What is Emotional Intelligence?
Emotional intelligence consists of a range of skills and abilities related to understanding, controlling and managing your emotions or feelings - and the emotions of others. Apply the skills of Emotional Intelligence to improve your confidence, relationships and success.
Emotional intelligence emphasizes that the ability to understand and manage our feelings - and the emotions of other people - plays an essential role in our professional lives and relationships.
This is where the power of emotional intelligence lies. We learn to control our emotions so that we respond thoughtfully, instead of reacting to people or events around us.
This means that when we say something or take action we know why we're doing it that way.
Other people also have emotions and feelings. Emotional intelligence helps us understand their behavior and what they're thinking.
As we grow in our ability to do this we are able to influence the ways people respond to us.
In 1990 Peter Salovey and John Mayer published an article called Emotional Intelligence. This was the first real academic research into the subject and they proposed a model of emotional intelligence that focused on abilities.
Salovey and Mayer said that emotional intelligence was about being aware of and controlling your feelings and other people’s feelings, and the ability to use this knowledge to control our reactions.
Based on this model and research Daniel Goleman wrote 'Emotional Intelligence: Why It Can Matter More Than IQ'. Released in 1995 the book became a best-seller. It popularized the theory of emotional intelligence and made it practical to apply in our lives and work.
Before these events your IQ or Intelligence Quotient was highly valued as the most important type of intelligence.
This was challenged in the decades before Goleman's book, resulting in a lot of research into different types of intelligence.
Goleman proposed that emotional intelligence (or EQ) was more valuable for success in business and life than IQ.

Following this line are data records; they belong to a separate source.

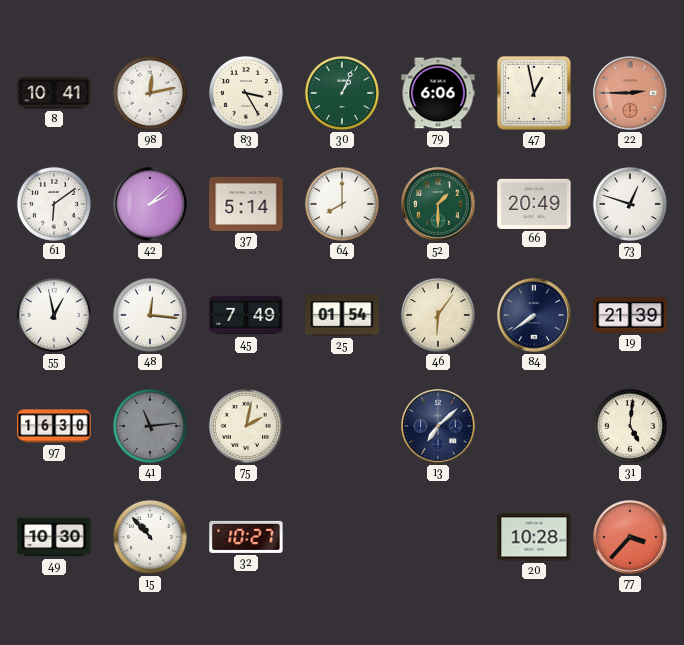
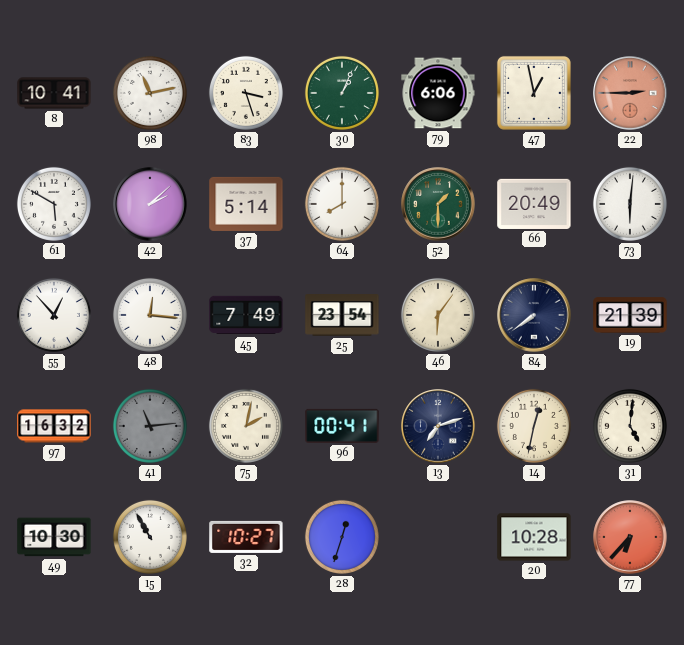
98: 12:13 -> 11:13
83: 3:25 -> 3:27
61: 6:09 -> 5:50
73: 12:48 -> 6:01
55: 12:58 -> 12:53
25: 01:54 -> 23:54
97: 16:30 -> 16:32
96: none -> 00:41
13: 7:08 -> 7:12
14: none -> 12:32
15: 10:53 -> 10:55
28: none -> 12:33
77: 3:37 -> 6:37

In 'Emotional Intelligence: Why It Can Matter More Than IQ' (1995) Daniel Goleman identifies five main abilities of emotional intelligence: self-awareness, self-regulation, motivation, empathy, and social skills.
These five abilities are often represented as four domains of emotional intelligence:
Each of these domains consists of a number of abilities. Each of these links opens a new page to explore further.
According to Daniel Goleman emotional intelligence is made up of all the above abilities and is practically applied in business and in our personal lives.
Very few people ever 'master' all four domains of emotional intelligence. Building emotional intelligence is a lifelong journey of identifying areas you can improve and learning to be more effective in these areas.
Most of us have strengths in some of the four domains. Use these strengths and build your strengths in other areas.
The best part about emotional intelligence is that it can be learned, so be inspired and start building emotional intelligence right now.
Know yourself and what you're feeling...
It all starts with you! Identify your feelings and recognize how situations make you feel. This is an essential ability if you're going to manage your feelings effectively.
If you're not able to do this you'll find that you're reacting to everything that happens around you.
Control your reactions...
Okay, so you're aware of your emotions. Now you can use this knowledge to control how you respond.
Once you learn to choose how you respond you realize that your behavior doesn't need to depend on how you feel.
Yes! You choose how you respond and express yourself. This is self management, managing how you respond in any situation.
Understand other people's feelings
Emotional intelligence is also about understanding another person’s feelings, their needs and what they are worried about.
When you understand what other people are concerned about you are in a strong position to meet their needs.
The important word here is empathy - understanding someone else's point of view. Get this right and people will respond positively to you. Ignore it at your peril!
Communicate well and manage others
Stand up comedians, sales people, politicians, lawyers...these are examples of people who are masters at inspiring and influencing others.
They do it by being aware of how people respond to them.
Then they say or do things that win others over to their way of thinking. Managing relationships is an essential component of emotional intelligence.
In later work Daniel Goleman amended his model to include Social Intelligence.
Goleman (2006) highlights the value of social intelligence within the emotional intelligence model and acknowledges that his original model of EI “folded in social intelligence” (p 83).
First proposed by Thorndike in 1920, Social Intelligence was mostly dismissed during the 20th Century.
Based on developments in neuroscience and brain-mapping, Goleman reformulated his model of Emotional Intelligence. He suggests that the four existing domains be divided into two groups: Emotional Intelligence, which embraces Self-Awareness and Self-Regulation, and Social Intelligence, which embraces Social Awareness and Relationship Management (which he renames Social Facility).
Goleman suggests that these two constituting groups (Emotional and Social Intelligence) are a more accurate reflection of Emotional Intelligence (Goleman, 2006).